すると手がすさまじい速さで動いて、紙の上に、主人公の絵が出現する。
「おお、これもまた見事な」
「すげえ……これがあれば、俺も漫画家になれるじゃないか」
漫画家。それは、俺が一度諦めた道でもある。
元々は漫画家になりたかった。でも絵を描く才能が無かったから、あきらめて、出版社に就職した。
しかしそれがどうだ。今俺は、労せずすごい絵が描ける。これなら……漫画もかける。
「ま、暇だし……やってみるか。漫画描き」
「それがよいだろう。ところで主よ、これをどうやって食べるのだ?」
作りっぱなしのカップ麺を、フェリが指さす。……しまった、食べるのを忘れていた。
中にはすっかりとびろびろに伸びた麺が入ってた。
「すまん、失敗だ」
「む? そうか? でも……ずるずる……美味いぞ」
伸びきった麺をフェリが食べる。手づかみで麺を口に入れてうまうましていた。
食文化の劣っている異世界からすれば、伸びた麺でも十分うまいらしい……が。
「すまん、新しいカップ麺……いや、無かったな」
ちょうど買い置きのカップ麺がなくなってしまったところだ。
買いに行くか……いや、待てよ。
「たしか、ばあさんの家にあった魔道具のなかに……」
俺はアイテムボックスに入れ置いたアイテムを取り出す。
■落書天国(S)
描いた物を具現化する不思議な手帳。手帳と同じサイズのものしか具現化できないし、絵の上手い下手が具現化精度、具現化時間に関わってくる。

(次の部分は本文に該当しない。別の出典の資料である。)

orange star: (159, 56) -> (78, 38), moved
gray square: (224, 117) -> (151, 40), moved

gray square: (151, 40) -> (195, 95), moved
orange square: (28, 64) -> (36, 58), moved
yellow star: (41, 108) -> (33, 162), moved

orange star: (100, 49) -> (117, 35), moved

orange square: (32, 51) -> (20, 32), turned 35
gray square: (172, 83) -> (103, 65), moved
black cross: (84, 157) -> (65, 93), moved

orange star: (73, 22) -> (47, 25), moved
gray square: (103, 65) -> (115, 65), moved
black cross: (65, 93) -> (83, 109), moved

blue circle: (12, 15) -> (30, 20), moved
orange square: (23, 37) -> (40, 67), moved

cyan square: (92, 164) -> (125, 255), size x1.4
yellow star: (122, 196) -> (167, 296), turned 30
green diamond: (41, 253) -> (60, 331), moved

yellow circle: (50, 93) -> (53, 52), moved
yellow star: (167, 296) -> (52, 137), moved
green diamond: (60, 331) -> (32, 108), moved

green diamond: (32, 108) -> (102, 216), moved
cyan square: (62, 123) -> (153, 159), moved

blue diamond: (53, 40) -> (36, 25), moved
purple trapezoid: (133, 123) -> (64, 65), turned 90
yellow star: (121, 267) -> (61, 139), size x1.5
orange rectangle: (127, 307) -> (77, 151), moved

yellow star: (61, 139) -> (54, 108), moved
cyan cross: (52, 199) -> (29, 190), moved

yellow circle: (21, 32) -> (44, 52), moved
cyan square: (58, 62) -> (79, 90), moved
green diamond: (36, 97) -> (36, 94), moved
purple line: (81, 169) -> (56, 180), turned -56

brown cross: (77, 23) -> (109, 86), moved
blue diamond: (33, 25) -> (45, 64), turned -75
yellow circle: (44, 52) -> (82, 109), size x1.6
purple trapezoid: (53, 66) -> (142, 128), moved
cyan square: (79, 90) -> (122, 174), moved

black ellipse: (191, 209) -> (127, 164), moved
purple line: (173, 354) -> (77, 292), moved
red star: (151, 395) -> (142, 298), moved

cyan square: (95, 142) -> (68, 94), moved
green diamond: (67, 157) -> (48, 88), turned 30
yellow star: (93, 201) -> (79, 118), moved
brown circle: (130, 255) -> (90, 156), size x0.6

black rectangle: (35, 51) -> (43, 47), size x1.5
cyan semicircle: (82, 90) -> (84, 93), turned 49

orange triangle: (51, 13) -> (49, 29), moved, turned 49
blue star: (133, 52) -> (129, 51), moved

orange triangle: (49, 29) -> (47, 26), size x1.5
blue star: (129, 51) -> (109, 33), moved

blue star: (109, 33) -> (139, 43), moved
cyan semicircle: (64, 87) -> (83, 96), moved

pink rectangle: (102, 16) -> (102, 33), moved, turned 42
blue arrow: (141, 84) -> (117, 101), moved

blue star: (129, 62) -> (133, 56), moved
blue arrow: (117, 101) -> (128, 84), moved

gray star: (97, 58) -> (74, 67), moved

少し大きめのメモ帳。それにペンがセットになっている。
これは書いた物を具現化する魔道具だ。
俺はカップ麺を、頭の中に思い描く。
画業のスキルが発動すると、メモ帳には精密なカップ麺の絵ができていた。
ぱぁ……! と手帳が輝くと、テーブルのうえにカップ麺が出現した。
「おおー! さっきのやつではないか!」
「ああ……すげえぞこのコンボ。手帳サイズしかできないけど、これなら無限に物を作れる」
もっとも、具現化できる時間には限りもあるみたいだな。
ずるずる……とフェリが俺の作ったカップ麺をうまうまと食べる。
しかしこのコンボなら、万物創造の魔法を使わずとも、何でも作れるってことか。すげえ……。